RECORD EXCERPTS: Begin

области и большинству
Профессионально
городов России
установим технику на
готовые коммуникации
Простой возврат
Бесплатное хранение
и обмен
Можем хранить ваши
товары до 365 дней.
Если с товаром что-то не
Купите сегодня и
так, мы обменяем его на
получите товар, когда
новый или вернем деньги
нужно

RECORD EXCERPTS: End
RECORD EXCERPTS: Begin

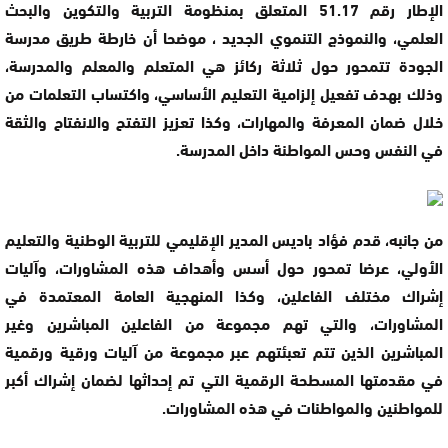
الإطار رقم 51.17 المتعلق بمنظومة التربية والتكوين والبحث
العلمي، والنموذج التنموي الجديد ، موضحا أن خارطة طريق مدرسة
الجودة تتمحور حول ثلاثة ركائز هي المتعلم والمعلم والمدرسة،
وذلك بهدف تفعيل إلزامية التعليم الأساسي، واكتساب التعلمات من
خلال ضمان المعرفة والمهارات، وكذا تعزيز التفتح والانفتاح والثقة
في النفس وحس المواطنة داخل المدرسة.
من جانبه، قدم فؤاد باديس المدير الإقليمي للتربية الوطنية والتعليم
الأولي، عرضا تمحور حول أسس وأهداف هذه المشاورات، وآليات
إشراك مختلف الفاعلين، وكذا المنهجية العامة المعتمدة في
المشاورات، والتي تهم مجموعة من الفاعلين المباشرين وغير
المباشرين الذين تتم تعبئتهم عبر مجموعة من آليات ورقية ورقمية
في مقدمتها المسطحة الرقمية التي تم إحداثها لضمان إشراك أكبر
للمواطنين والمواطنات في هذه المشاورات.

RECORD EXCERPTS: End

(WHAT TO PRODUCE)
Working through the data above, find every line holding "الفاعلين" and copy it.

(SOLUTION FOR THIS EXERCISE)
إشراك مختلف الفاعلين، وكذا المنهجية العامة المعتمدة في
المشاورات، والتي تهم مجموعة من الفاعلين المباشرين وغير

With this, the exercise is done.